Genomvergleich: Wie der Wolf zum Hund wurde

„Unsere Ergebnisse zeigen einen bemerkenswerten Fall von paralleler Evolution: Die Vorteile, eine zunehmend stärkehaltige Nahrung nutzen zu können, verursachten ähnliche Anpassungen bei Hunden und Menschen“, schreiben Erik Axelsson von der Universität Uppsala und Kollegen. Mit der Neolithischen Revolution vor 12.000 Jahren nahm die Bedeutung von Getreideprodukten für die Ernährung der sesshaft gewordenen Menschen zu.
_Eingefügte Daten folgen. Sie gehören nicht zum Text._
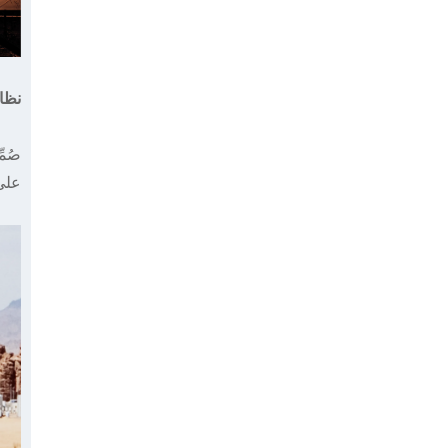
نظام شم
على 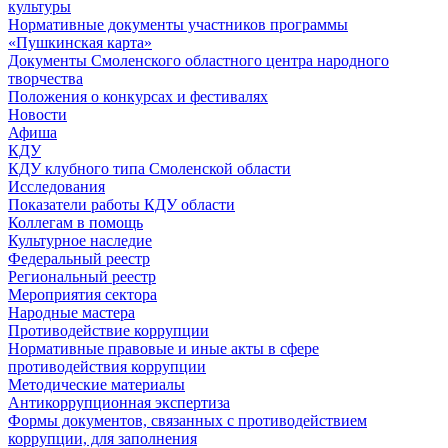
культуры
Нормативные документы участников программы
«Пушкинская карта»
Документы Смоленского областного центра народного
творчества
Положения о конкурсах и фестивалях
Новости
Афиша
КДУ
КДУ клубного типа Смоленской области
Исследования
Показатели работы КДУ области
Коллегам в помощь
Культурное наследие
Федеральный реестр
Региональный реестр
Мероприятия сектора
Народные мастера
Противодействие коррупции
Нормативные правовые и иные акты в сфере
противодействия коррупции
Методические материалы
Антикоррупционная экспертиза
Формы документов, связанных с противодействием
коррупции, для заполнения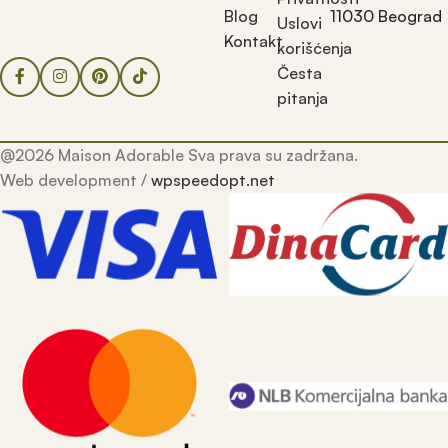
Blog
11030 Beograd
Uslovi
Kontakt
korišćenja
Česta
pitanja
@2026 Maison Adorable Sva prava su zadržana.
Web development /
wpspeedopt.net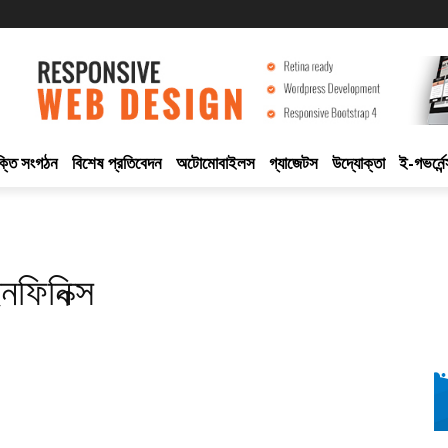
ুক্তি সংগঠন
বিশেষ প্রতিবেদন
অটোমোবাইলস
গ্যাজেটস
উদ্যোক্তা
ই-গভর্নেন
ইনফিনিক্স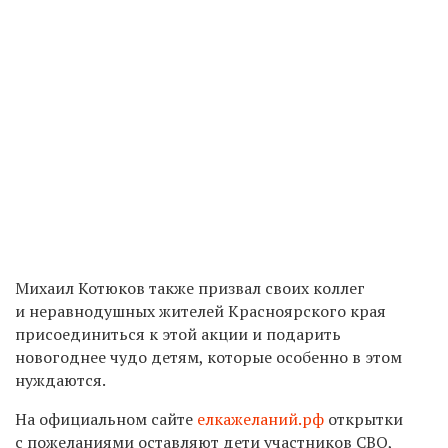
Михаил Котюков также призвал своих коллег
и неравнодушных жителей Красноярского края
присоединиться к этой акции
и подарить
новогоднее чудо детям, которые особенно в этом
нуждаются.
На официальном сайте
елкажеланий.рф
открытки
с пожеланиями оставляют дети участников СВО,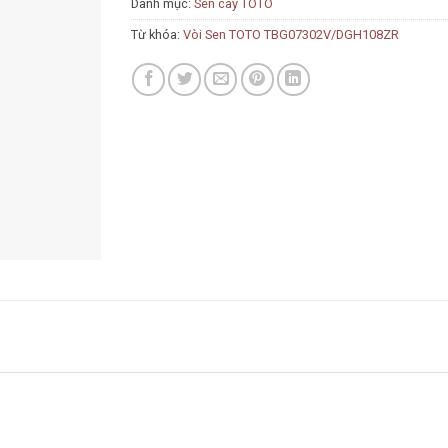
Danh mục:
Sen cây TOTO
Từ khóa:
Vòi Sen TOTO TBG07302V/DGH108ZR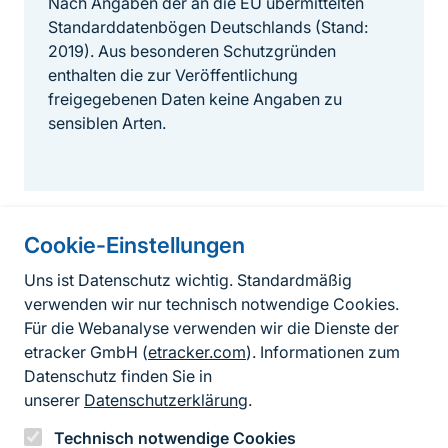
Nach Angaben der an die EU übermittelten
Standarddatenbögen Deutschlands (Stand:
2019). Aus besonderen Schutzgründen
enthalten die zur Veröffentlichung
freigegebenen Daten keine Angaben zu
sensiblen Arten.
Cookie-Einstellungen
Informationen zur Seite
Uns ist Datenschutz wichtig. Standardmäßig
verwenden wir nur technisch notwendige Cookies.
Fußzeile
Kontakt zum BfN
Für die Webanalyse verwenden wir die Dienste der
Kontaktformular
etracker GmbH (
etracker.com
). Informationen zum
Datenschutz finden Sie in
Erklärung zur Barrierefreiheit
unserer
Datenschutzerklärung
.
Impressum
Technisch notwendige Cookies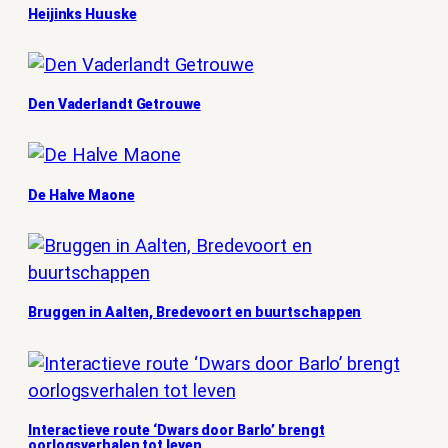
Heijinks Huuske
Den Vaderlandt Getrouwe
De Halve Maone
Bruggen in Aalten, Bredevoort en buurtschappen
Interactieve route ‘Dwars door Barlo’ brengt
oorlogsverhalen tot leven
Diese Entwicklungsphase könnte zeitlich mit dem Beginn der Domestizierung des Wolfes zusammenfallen, die in Südostasien oder dem Mittleren Osten einsetzte. Aus speziellen Merkmalen im Erbgut schließen die Forscher nun, dass der Hund schließlich pflanzliche Kost viel besser verwerten konnte als der Wolf, einem reinen Fleischfresser. Bevor also der Mensch begann, durch gezielte Züchtung Verhaltensmerkmale des Wildtieres zu verändern, fand bereits eine natürliche Auslese statt: Wölfe, die bevorzugt in der Nähe von Menschen lebten, passten sich an dessen Nahrung an.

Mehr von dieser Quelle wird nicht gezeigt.